The authors declare that they have no conflict of interest.

Figures

**Figure 1**
Morphological changes of flower development in loquat (excellent triploid line ‘CB-1 Q11’). (S1) Vegetative apex. (S2) Floral meristem initiation and flower bud differentiation. (S3) Rapid differentiation of floral buds. (S4) Panicle elongation. (S5) Floral bud elongation with visible floral buds. (S6) Elongation of branches in a panicle. (S7) White corollas of floral buds. (S8) Floral anthesis and full bloom. (S9) Petal fall.

**Figure 2**
Numbers of differentially expressed genes (DEGs) involved in phase changes during flower development of flower bud differentiation (FBD), floral bud elongation (FBE) and floral anthesis (FA). (A) The numbers of DEGs in FBE vs. FBD, FA vs. FBE and FA vs. FBD. (B) The numbers of upregulated DEGs in FBE vs. FBD and FA vs. FBE. (C) The numbers of downregulated DEGs in FBE vs. FBD and FA vs. FBE.

**Figure 3**
Kyoto Encyclopedia of Genes and Genomes (KEGG) pathway enrichment analysis of DEGs. (A) Enrichment analysis of DEGs for floral bud elongation (FBE) vs. flower bud differentiation (FBD). The pathway of plant hormone signal transduction was mainly enriched (black arrow). (B) Enrichment analysis of DEGs for floral anthesis (FA) vs. FBE. The pathways of plant hormone signal transduction (black arrow) and starch and sucrose metabolism (green arrow) were mainly enriched. Rich factor is a ratio of the number of DEGs annotated with a pathway relative to the total number of genes annotated with this pathway.

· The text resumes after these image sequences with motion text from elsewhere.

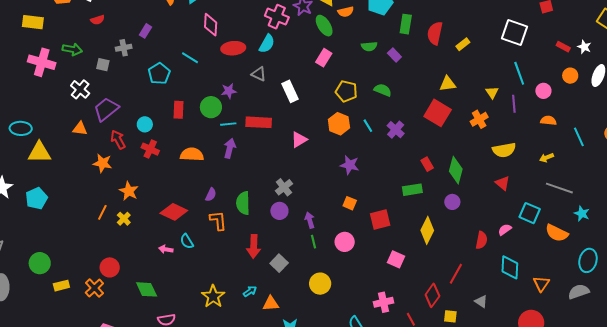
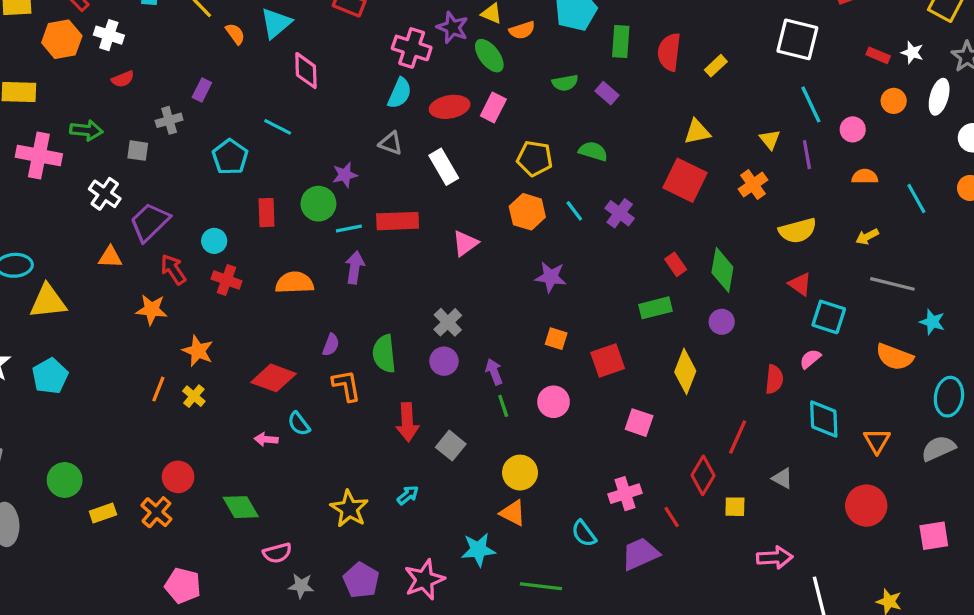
red ellipse: (233, 48) -> (450, 107), moved
cyan square: (530, 213) -> (829, 317), moved
orange triangle: (271, 304) -> (513, 513), moved, turned 36

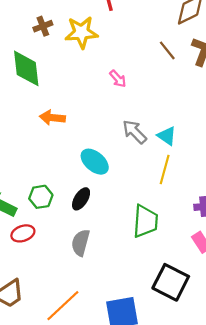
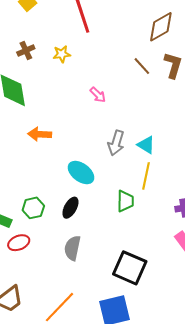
yellow star: (81, 32) -> (62, 54), size x0.6
gray arrow: (135, 132) -> (116, 143), turned -115
green trapezoid: (145, 221) -> (125, 201), moved, size x0.7
black square: (171, 282) -> (130, 268), moved

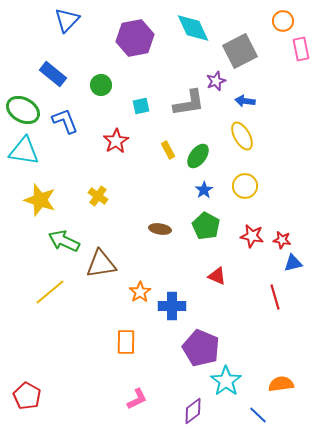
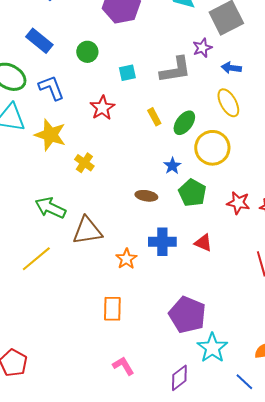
yellow circle: (245, 186) -> (212, 148), moved, size x1.4
blue star: (204, 190) -> (172, 166), moved
yellow star: (40, 200) -> (50, 135), moved
blue cross: (172, 306) -> (162, 242), moved
pink L-shape: (137, 399) -> (123, 366), turned -95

The larger value of the rich factor represented, the greater the enrichment of this KEGG pathway.

**Figure 4**
Expression level changes of the DEGs involved in the auxin, gibberellin (GA), and cytokinin signaling and metabolism pathways in three flower development stages in loquat. (A) Expression levels of DEGs of auxin signaling pathways. (B) Expression levels of DEGs of GA signaling and metabolism pathways. (C) Expression levels of DEGs of cytokinin signaling pathways.

**Figure 5**
Expression level changes of the DEGs involved in the ethylene-, abscisic acid (ABA)-, jasmonic acid (JA)-, and salicylic acid (SA)-signaling pathways. (A) Expression levels of DEGs of ethylene signaling pathways. (B) Expression levels of DEGs of ABA signaling pathways. (C) Expression levels of DEGs of JA signaling pathways. (D) Expression levels of DEGs of SA signaling pathways.

**Figure 6**
Expression changes of the genes involved in flowering-related pathways, floral integrator, floral meristem identity, and floral organ identity in flower development. (A) Expression levels of DEGs involved in flowering-related pathways. (B) Expression levels of DEGs encoding SPLs. (C) Expression levels of DEGs involved in floral integrator, floral meristem identity, and floral organ identity.

**Figure 7**
Gene Ontology (GO) enrichment analysis of the identified proteins.

**Figure 8**
Correlation for proteome and transcriptome, differentially accumulated proteins (DAPs), and DEGs of FBE vs. FBD, FA vs. FBE, and FA vs. FBD. (A–C) Correlation for proteome and transcriptome of FBE vs. FBD, FA vs. FBE, and FA vs. FBD. (D–F) Correlation for DAPs and DEGs of FBE vs. FBD, FA vs. FBE, and FA vs. FBD.

**Figure 9**
Combined enrichment of proteome and transcriptome in FBE vs. FBD, FA vs. FBE, and FA vs. FBD. (A) Combined enrichment of proteome and transcriptome in FBE vs. FBD. (B) Combined enrichment of proteome and transcriptome in FA vs. FBE. (C) Combined enrichment of proteome and transcriptome in FA vs. FBD. Starch and sucrose metabolism is marked by red arrows.

**Figure 10**
Validation of the expression of flower development-related genes by qRT-PCR analysis. Bar charts indicate values of qRT-PCR. Line plots indicate values of fragments per kilobase per million (FPKM). Error bars indicate the standard deviation of three biological replicates.

**Figure 11**
Changes in GA₃, zeatin (ZT), and ABA concentrations during flower development. (A) GA₃ concentration. (B) ZT concentration. (C) ABA concentration. Significant differences are indicated by different letters (p < 0.05).

**Figure 12**
Schematic of the regulatory genes and metabolic pathways in flower development in loquat.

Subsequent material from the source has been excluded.